Room for improvement: Concerns around accountability and project selection
MIGA trumpets its environmental and social safeguard credentials, with its website stating that it “helps investors and lenders ensure that projects comply with what are considered to be the world’s best social and environmental safeguards” (i.e. the Performance Standards, which apply to both MIGA and its sister organisation, the International Finance Corporation, the World Bank’s private investment arm). However, a 2019 external review of the environmental and social accountability framework of the IFC, MIGA, and their independent accountability mechanism, the Compliance Advisor Ombudsman (CAO), made a number of recommendations pointing to the need for improvement in this area (see Observer Autumn 2020). In alignment with long-standing civil society demands, the review included the recommendation that IFC and MIGA should adopt the “contribute to harm, contribute to remedy” principle, as they currently lack a mechanism to provide remedy for communities harmed by projects benefiting from IFC or MIGA support. It also proposed that the IFC and MIGA actively engage with communities on the ground and attributed to them the responsibility for ensuring clients disclose the availability of the CAO to the communities impacted by the development projects they support.

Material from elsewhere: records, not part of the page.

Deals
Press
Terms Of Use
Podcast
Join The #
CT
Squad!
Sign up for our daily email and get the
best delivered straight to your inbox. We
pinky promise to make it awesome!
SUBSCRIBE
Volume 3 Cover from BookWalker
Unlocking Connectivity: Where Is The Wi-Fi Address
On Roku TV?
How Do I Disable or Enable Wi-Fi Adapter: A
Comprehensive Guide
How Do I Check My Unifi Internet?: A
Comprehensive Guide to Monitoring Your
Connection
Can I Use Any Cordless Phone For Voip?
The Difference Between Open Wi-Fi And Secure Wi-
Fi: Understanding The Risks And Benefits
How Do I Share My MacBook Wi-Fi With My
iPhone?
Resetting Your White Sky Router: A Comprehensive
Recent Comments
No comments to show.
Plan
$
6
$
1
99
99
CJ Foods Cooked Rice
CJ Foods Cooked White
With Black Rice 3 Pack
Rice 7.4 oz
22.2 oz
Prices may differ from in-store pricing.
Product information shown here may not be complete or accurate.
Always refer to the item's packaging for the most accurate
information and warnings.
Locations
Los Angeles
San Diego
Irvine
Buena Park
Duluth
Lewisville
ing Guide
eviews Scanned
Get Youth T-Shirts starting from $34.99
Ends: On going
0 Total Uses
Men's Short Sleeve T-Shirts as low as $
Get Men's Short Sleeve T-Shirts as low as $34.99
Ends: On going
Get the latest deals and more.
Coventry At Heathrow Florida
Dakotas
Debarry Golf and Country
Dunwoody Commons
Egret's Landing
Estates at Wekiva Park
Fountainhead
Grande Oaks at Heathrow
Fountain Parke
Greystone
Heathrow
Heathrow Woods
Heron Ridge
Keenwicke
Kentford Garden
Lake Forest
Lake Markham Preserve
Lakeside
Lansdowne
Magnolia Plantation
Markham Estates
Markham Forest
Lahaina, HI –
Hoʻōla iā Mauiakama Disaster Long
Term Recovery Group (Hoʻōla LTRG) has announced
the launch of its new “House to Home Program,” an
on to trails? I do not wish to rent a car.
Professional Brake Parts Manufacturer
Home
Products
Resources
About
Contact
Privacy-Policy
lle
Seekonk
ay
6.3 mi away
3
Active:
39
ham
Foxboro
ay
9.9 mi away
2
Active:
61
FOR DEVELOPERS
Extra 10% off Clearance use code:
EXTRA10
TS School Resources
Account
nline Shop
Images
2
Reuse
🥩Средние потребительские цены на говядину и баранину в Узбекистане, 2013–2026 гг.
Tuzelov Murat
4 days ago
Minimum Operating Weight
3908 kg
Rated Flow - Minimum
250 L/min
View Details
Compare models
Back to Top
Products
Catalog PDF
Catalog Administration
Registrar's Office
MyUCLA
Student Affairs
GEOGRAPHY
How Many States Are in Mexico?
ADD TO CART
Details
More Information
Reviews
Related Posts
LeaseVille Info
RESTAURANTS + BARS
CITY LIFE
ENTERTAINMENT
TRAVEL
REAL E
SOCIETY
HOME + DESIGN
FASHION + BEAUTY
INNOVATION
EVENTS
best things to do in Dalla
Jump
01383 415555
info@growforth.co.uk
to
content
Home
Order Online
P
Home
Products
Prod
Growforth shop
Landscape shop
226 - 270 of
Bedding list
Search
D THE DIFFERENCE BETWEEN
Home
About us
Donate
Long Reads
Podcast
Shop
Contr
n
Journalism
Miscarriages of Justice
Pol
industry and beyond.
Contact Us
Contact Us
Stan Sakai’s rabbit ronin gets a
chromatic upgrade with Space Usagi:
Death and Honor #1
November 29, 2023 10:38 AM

Civil society organisations (CSOs) have also criticised MIGA’s guarantees for backing fossil fuel projects. Research by UK-based CSO E3G showed that MIGA had the ‘dirtiest’ portfolio in terms of support for fossil fuels projects between FY14-FY16 among the four members of the World Bank Group. In FY16, MIGA did not support a single renewable energy project: “[its] guarantees to energy were worth $1.9 billion in 2016, of which $0.9 billion went to fossil fuel projects,” with the rest going to projects such as hydro-dams, which often carry significant environmental and social impacts (see Observer Spring 2018). The World Bank’s newly published Climate Change Action Plan notes that MIGA, along with the IFC, will align with the Paris Agreement at a slower pace than the rest of the World Bank Group: 85 per cent of its ‘real sector operations’ will be aligned by 1 July 2023 (i.e. the start of FY24), with 100 per cent of its real sector operations becoming aligned two years later (see Observer Summer 2021). This has raised concerns from civil society organisations about MIGA continuing to provide insurance for non-Paris aligned projects in the interim period.
MIGA has also benefited from IDA’s $2.5 billion Private Sector Window (PSW), which was established during the IDA18 replenishment cycle in December 2016. Thus far, at least 14 projects have received support from the PSW, via the MIGA Guarantee Facility. The PSW has been criticised for utilising IDA’s balance sheet to subsidise IFC and MIGA’s activities.